We recognize that this litigation has pursued a long and tortuous course. It began when the governing principles of federal preemption and benefit plan administration were less clear than they are today. To hold Warner-Lambert liable in this case would do violence both to Supreme Court and circuit precedent. It would be inconsistent with the character of severance pay plans as described by this circuit in Sutton, 724 F.2d at 410, with the principles of federal preemption of state contract law under ERISA as enunciated by the Supreme Court, Pilot Life Ins. Co. v. Dedeaux, 481 U.S. 41, 107 S.Ct. 1549, 95 L.Ed.2d 39 (1987), see also Shaw v. Delta Air Lines, 463 U.S. 85, 103 S.Ct. 2890, 77 L.Ed.2d 490 (1983), and with the controlling effect accorded ERISA by Sejman in this very case. These principles point to one conclusion. Most plaintiffs here have or will recover severance pay at an appropriate time, but it is to the policy of their present employer that they must look.
AFFIRMED.
. Under Firestone Tire & Rubber Co. v.
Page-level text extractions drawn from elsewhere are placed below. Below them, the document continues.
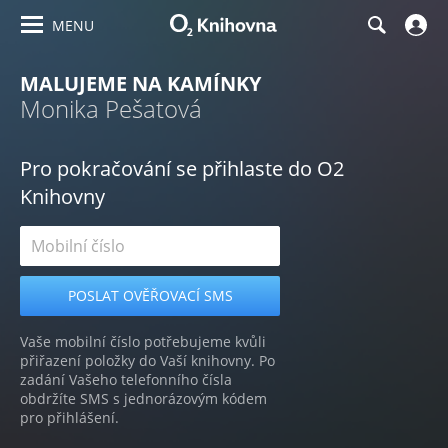
MENU
MALUJEME NA KAMÍNKY
Monika Pešatová
Pro pokračování se přihlaste do O2
Knihovny
Vaše mobilní číslo potřebujeme kvůli
přiřazení položky do Vaší knihovny. Po
zadání Vašeho telefonního čísla
obdržíte SMS s jednorázovým kódem
pro přihlášení.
Bruch, — U.S. —, 109 S.Ct. 948, 103 L.Ed.2d 80 (1989), the Supreme Court held that the standard for review is de novo unless the benefit plan gives the plan administrator or fiduciary discretionary authority to determine eligibility for benefits or to construe the plan’s terms. ERISA defines a fiduciary as one who "exercises any discretionary authority or discretionary control respecting management of [a] plan or exercises any authority or control respecting management or disposition of its assets.” 29 U.S.C. § 1002(21)(A)(i). Under the plan no such discretionary authority was provided to the administrator. Eligibility and the extent of benefits were determined by formulas based upon age and years of service. Therefore de novo review of the plan administrator’s action is the appropriate standard.